Desde la Generalitat catalana confirman la existencia de negociaciones bilaterales entre la ministra de Economía, Elena Salgado, y el conseller Antoni Castells tras las elecciones europeas. Un acuerdo que “está en la recta final” para el asombro de muchas otras comunidades, como Galicia, que se han apurado a recordar el principio de solidaridad que inspira, por ley, el reparto de los fondos estatales. La Xunta es una de ellas. Desde la Consellería de Facenda prometen “lealtad” en las negociaciones, pero hace especial hincapié en que la reforma debe mantener “el principio básico” del sistema “que debe ser la adecuada cobertura de las necesidades de gasto de todas las comunidades” para garantizar la “plena igualdad” entre los ciudadanos ahora y en el futuro.
La opción planteada en Moncloa el lunes por Núñez Feijóo, la prórroga del esquema actual en caso de que no haya consenso, no entra en los planes del Ministerio de Economía. “No es equitativo” , afirma Elena Salgado, que se apoya en que la distribución en vigor no da respuesta a los aumentos de la población de las comunidades, especialmente, “Valencia, Madrid o Cataluña”.

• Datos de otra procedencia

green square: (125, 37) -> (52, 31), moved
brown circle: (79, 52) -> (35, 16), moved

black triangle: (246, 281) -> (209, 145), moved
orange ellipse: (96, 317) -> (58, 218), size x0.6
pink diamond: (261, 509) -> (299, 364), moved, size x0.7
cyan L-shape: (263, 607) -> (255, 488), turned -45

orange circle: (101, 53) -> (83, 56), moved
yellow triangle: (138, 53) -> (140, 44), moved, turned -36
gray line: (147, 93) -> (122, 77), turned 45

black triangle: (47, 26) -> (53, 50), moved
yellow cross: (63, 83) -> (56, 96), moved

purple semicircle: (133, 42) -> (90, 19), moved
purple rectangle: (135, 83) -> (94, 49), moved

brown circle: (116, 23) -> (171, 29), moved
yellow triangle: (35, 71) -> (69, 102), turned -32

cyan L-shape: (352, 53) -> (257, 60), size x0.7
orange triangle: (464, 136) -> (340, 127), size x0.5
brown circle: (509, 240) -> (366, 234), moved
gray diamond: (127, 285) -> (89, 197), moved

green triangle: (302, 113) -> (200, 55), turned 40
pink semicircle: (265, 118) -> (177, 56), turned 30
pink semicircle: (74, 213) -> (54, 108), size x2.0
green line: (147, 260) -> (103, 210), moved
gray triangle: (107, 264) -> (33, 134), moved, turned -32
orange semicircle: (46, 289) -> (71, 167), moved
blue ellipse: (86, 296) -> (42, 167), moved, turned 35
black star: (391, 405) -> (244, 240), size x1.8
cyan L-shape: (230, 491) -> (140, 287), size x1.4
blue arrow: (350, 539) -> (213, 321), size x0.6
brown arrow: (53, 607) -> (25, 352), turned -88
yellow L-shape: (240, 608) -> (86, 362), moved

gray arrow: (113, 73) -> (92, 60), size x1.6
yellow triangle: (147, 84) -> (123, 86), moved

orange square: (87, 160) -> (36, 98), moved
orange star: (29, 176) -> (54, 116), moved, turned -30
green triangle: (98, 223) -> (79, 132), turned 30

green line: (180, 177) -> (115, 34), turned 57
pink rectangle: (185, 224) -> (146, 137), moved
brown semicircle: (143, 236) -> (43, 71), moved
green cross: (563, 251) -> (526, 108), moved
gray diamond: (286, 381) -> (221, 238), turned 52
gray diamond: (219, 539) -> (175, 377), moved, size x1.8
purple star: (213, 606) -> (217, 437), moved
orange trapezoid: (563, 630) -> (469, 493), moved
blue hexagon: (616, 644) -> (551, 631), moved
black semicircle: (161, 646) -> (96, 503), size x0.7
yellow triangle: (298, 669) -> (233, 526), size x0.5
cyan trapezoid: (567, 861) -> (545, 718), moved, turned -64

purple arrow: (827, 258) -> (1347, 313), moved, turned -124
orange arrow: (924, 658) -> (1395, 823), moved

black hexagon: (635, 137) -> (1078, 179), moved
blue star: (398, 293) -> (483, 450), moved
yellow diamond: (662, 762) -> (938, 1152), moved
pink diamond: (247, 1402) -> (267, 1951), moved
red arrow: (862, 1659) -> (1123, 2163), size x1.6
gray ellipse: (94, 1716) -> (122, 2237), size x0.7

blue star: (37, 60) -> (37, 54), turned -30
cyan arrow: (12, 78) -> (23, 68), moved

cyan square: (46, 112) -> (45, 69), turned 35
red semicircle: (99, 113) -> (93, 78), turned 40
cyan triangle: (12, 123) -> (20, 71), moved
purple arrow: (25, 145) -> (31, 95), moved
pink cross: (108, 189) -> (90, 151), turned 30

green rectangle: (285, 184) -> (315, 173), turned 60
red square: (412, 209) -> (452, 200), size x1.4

Carantoña a Carod, que exige ser como Navarra
O hay acuerdo o “nos veremos las caras”. La expresión del portavoz de Esquerra Republicana en el Congreso, Joan Ridao, lo dice todo. De la puesta en marcha del nuevo modelo de financiación “con luz y concreción” para Cataluña depende el respaldo del grupo al Gobierno, incluso pensando en la votación de los presupuestos del próximo año. El presidente de ERC va más allá todavía y apuesta por “la bilateralidad y el concierto económico”, como los regímenes en vigor en Navarra y País Vasco. “Que Cataluña recaude todos sus impuestos y punto”, defiende Joan Puigcercós. Su antecesor y vicepresidente de la Generalitat, Carod Rovira, recibía ayer el primer guiño de Moncloa con el avance del reparto en la inauguración en El Prat.